Asıl adı Ömer olan 1850 İstanbul doğumlu şair ve yazardır. 1893 yılında İstanbul’da hayata veda etmiştir. Varna’da medrese öğrenimi gördü. Varna Rüştiyesi’nde görev aldı (1867). Babasının saraçlık esnaflığından sağladığı geçimi kendisi elde ettiği için olmalı Naci (necat bulmuş, kurtulan, selamete kavuşan) mahlasıyla şiire başladı, göze girdi ve dikkati çekti.

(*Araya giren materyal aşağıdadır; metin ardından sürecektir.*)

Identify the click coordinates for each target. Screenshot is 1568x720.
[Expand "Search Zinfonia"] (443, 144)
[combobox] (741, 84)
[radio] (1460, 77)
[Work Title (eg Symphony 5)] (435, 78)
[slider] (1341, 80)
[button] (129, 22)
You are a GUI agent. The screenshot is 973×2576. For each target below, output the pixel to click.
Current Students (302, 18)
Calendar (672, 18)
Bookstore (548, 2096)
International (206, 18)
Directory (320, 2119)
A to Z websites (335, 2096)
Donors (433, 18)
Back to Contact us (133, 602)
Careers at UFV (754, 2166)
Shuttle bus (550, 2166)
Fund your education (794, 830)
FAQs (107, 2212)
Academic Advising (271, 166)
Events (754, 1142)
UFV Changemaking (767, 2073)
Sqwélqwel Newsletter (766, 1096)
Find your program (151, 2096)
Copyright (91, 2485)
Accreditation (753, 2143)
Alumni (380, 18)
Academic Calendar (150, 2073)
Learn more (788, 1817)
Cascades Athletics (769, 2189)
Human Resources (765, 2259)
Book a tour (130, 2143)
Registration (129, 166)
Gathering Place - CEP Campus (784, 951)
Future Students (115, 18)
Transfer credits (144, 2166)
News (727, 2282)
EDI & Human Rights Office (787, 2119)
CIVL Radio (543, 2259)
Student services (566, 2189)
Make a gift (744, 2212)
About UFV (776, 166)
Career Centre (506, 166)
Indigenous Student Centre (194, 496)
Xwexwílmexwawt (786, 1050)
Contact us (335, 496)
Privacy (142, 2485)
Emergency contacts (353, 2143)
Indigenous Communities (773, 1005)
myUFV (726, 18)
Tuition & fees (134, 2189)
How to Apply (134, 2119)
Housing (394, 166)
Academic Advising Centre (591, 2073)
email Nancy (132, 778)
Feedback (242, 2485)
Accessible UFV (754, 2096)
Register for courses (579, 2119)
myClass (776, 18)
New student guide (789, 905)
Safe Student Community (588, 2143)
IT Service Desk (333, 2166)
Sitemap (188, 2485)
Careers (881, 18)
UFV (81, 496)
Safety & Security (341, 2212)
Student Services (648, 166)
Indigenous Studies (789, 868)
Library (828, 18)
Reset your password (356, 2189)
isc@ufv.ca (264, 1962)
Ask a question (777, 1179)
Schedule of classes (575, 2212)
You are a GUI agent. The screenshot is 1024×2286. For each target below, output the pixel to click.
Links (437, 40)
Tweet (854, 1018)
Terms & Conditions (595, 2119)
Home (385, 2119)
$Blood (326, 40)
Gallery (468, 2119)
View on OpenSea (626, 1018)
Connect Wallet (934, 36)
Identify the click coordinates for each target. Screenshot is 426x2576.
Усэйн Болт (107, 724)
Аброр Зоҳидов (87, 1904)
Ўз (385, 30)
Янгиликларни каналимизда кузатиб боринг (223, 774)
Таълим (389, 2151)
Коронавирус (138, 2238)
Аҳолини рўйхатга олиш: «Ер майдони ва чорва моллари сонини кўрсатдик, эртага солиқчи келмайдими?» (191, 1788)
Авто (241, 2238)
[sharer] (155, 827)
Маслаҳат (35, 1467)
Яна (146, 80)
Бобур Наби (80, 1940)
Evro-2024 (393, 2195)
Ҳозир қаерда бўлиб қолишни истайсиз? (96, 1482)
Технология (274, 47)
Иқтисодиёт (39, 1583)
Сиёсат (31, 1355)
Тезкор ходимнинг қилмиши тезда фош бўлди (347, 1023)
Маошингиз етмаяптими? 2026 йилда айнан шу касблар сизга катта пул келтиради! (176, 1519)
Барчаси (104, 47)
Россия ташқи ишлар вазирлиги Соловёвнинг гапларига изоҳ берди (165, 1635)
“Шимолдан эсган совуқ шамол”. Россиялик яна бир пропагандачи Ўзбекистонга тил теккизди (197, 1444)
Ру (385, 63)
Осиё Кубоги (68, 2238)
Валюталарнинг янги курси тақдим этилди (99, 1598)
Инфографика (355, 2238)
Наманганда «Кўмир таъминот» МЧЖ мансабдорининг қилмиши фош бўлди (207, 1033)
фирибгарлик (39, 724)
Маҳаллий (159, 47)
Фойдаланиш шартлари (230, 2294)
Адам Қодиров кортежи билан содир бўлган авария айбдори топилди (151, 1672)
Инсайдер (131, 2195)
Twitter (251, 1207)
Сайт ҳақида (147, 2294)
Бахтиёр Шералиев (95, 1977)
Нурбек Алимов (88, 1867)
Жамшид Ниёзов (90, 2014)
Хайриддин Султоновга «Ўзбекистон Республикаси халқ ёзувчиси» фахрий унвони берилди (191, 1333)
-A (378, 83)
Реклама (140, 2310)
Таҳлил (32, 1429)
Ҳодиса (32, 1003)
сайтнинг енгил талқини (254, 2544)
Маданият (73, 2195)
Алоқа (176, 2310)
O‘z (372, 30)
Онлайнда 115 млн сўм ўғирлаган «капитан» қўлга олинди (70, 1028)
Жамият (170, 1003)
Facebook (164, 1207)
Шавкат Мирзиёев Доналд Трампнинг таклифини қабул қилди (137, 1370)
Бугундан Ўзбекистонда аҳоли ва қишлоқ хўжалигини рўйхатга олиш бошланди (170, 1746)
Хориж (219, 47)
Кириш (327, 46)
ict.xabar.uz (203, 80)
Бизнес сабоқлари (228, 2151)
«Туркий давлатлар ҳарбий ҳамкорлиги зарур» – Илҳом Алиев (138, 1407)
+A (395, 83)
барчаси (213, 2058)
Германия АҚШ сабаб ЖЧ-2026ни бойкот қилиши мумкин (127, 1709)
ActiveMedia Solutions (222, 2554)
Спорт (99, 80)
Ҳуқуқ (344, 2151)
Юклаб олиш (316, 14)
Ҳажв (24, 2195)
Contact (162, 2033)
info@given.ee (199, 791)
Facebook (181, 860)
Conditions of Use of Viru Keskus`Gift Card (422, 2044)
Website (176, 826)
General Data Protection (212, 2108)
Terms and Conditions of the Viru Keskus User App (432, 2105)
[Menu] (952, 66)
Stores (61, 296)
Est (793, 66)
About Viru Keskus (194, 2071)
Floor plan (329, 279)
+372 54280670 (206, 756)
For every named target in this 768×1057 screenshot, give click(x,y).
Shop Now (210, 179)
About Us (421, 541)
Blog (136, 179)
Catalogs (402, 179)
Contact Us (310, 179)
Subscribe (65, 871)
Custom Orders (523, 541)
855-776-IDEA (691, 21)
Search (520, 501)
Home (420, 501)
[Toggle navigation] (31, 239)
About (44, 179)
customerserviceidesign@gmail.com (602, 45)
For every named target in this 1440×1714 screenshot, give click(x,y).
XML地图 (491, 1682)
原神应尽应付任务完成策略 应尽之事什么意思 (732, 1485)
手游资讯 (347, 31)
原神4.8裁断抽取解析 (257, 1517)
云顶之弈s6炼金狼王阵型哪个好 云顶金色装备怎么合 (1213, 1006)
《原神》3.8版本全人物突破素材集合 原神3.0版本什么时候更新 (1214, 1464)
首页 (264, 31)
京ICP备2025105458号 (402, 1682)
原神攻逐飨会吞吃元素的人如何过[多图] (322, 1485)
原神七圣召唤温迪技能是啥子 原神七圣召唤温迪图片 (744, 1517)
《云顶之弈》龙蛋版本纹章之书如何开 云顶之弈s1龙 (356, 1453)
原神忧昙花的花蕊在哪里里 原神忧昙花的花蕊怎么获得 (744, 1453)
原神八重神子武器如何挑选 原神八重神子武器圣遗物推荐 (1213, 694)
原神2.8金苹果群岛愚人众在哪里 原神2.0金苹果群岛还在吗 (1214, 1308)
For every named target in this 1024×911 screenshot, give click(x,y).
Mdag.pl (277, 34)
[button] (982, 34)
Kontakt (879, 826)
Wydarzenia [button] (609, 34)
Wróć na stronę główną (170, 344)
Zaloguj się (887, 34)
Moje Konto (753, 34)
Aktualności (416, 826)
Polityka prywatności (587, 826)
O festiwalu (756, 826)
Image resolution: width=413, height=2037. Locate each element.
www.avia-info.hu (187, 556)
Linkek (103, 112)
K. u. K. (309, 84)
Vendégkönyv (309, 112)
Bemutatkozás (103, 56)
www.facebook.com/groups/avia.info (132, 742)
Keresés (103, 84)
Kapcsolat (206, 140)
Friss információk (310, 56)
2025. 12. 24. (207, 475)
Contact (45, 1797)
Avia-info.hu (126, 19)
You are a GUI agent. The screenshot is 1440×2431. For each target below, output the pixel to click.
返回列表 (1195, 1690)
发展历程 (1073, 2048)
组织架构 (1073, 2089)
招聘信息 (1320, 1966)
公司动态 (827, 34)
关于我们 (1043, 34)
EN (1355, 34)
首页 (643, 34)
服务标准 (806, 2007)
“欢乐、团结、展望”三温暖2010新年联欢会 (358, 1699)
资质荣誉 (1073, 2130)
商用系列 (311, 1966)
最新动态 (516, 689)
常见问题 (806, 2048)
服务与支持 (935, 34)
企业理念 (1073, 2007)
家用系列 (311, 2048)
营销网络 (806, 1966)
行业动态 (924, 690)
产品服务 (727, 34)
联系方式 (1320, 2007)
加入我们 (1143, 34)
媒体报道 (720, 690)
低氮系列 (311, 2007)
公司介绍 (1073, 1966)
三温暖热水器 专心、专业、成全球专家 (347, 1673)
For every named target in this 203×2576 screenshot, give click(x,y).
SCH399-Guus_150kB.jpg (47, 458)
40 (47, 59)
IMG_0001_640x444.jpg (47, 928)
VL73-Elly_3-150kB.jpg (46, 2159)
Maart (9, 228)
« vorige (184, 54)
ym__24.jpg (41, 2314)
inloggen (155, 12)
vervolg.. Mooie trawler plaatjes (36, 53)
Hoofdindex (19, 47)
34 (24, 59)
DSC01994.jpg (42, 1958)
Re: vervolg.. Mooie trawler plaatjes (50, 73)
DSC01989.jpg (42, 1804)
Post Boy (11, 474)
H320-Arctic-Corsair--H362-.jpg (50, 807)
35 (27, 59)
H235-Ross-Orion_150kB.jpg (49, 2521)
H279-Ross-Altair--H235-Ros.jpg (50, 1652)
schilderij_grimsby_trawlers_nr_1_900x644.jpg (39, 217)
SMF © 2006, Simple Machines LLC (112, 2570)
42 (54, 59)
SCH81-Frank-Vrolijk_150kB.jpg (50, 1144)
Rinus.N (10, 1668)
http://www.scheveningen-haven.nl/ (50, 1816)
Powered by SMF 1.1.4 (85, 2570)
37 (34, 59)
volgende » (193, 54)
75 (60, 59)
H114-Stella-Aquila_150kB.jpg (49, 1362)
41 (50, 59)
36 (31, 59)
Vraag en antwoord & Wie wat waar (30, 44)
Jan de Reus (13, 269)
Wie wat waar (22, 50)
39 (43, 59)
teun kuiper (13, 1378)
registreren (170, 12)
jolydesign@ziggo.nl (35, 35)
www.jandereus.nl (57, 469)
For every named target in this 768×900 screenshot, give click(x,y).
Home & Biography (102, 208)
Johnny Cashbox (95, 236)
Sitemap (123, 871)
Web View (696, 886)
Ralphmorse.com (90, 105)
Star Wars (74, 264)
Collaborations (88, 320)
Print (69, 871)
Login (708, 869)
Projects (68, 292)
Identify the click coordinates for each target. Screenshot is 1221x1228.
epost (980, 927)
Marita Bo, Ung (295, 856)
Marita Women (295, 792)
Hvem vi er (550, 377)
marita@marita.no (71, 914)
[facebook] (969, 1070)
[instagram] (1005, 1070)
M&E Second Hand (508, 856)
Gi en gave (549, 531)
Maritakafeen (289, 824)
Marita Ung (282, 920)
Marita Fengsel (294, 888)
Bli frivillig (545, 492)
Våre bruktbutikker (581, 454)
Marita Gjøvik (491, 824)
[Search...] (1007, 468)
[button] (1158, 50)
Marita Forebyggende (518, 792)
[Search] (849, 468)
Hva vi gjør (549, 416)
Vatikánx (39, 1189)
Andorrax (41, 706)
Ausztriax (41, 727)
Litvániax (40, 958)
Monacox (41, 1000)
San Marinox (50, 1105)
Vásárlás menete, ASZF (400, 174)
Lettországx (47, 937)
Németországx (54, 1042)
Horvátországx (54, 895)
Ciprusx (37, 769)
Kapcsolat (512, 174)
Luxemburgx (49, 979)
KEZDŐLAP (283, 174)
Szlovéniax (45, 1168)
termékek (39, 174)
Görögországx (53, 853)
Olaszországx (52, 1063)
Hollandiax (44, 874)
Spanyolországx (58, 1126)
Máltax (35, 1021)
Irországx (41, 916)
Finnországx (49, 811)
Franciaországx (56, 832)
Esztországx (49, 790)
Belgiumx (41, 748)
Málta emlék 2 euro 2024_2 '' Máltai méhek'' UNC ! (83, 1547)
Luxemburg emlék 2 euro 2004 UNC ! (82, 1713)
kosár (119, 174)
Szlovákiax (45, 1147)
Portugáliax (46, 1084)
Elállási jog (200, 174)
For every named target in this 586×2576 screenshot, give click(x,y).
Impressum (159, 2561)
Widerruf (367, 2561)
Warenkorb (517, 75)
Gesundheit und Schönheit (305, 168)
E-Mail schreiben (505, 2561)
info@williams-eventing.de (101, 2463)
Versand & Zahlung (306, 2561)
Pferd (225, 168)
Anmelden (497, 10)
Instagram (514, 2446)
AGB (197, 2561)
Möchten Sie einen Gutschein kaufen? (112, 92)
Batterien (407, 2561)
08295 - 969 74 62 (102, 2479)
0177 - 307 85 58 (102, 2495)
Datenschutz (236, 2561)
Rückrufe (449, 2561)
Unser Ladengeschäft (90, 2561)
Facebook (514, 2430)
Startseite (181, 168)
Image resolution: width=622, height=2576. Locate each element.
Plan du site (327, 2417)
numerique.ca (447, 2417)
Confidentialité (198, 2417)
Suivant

Çeşitli memurluklarda bulundu. Hariciye Nezareti’nde görev aldı. Gazeteciliği meslek edinerek Ahmet Mithat’ın Tercüman-ı Hakikat gazetesine girdi. Gazetenin edebiyat sayfasını yönetti (1883-1885). Saadet ve Vakit gazetelerine de yazdı. Mecmua-i Muallim adlı edebiyat dergisini çıkardı (1887). Galatasaray Sultanisi’nde ve Hukuk Mektebi’nde edebiyat öğretmenliği de yaptı. Bir kalp krizi sonucunda genç yaşta öldü.
Muallim Naci üzerinde eksik ve çelişik yorum ve değerlendirmeler vardır. Şiir geleneğimizi koparmayıp divan sanatını geliştirmeyi amaç edindiği bu yolu bırakmadığı için Tanzimat şiirini biçimce yenileştirmeye uğraşan Recaizade ve Abdülhak Hamit karşısında gerici sayılmıştır. Dil yalınlığıyla Türkçeyi özleştirme çabaları, aruz ustalığıyla yeni bir şiir bileşimi yapmaya çalışması göz ardı edilmiştir.
Arapça, Farsça ve Fransızcadan yaptığı çevirilerle birlikte sayısı 40’ı bulan eserlerinin başlıcaları: Şiir kitapları: Ateşpare (Ateş Parçası) 1883, Şerare (Kıvılcım) 1884, Füruzan (Parıltı) 1885, Eleştiri kitapları: Muallim (1886), Demdeme (hiddet, kırıp geçirme) 1887, Anıları: Ömer’in Çocukluğu (1889), Heder (oyun)
Ölümünden sonra yayınlanan Lugat-i Naci isimli sözlük edebiyatçılar arasında çok ender kullanılan ve bilinmeyen bir kelimeye rastlandığından sıklıkla kullanılmıştır. Hatta bir dönem “Naci’ye batın mı?” ve ya “Naci’de bile yok” tamlamaları sıklıkla bu sözlük için kullanılmıştır.
Demdeme Hakkında Bilgi, Demdeme Özeti : Yazarın edebiyat eleştirilerini toplayan kitabıdır(1887). Medrese kültürü etkisinde divan şiiri beğenisini sürdürerek yazdığı şiirler Recaizade Ekrem tarafından değerlendirilirken olumsuz özelliklerine değinilince (Zemzeme III, 1886) Muallim Naci’de yarattığı tepkiden doğdu. İlkin Saadet gazetesinde yayımlandı (1886). Hükümet tarafından yasaklanınca çıkan bölümler kitaplaştı. Anlamı hiddet, öfke, azarlamadır. Bir edebiyat eleştirisiyle metin değerlendirilişinden uzak olan yazılar, duygusal bir kırgınlığın öznel yargılarını, haksız küçümsemeleri, kırıcı suçlamaları taşır. Bu çatışma o günlerde iki kuşak arasında beliren beğeni ayrılığını körükledi. Eskilerle yenileri birbirinden daha çok ayırdı. Muallim Naci’nin ölümünden sonra da sürerek edebiyatımızda yeni bir kümeleşmenin gerçekleşmesiyle sonuçlandı: Servetifünün (1896).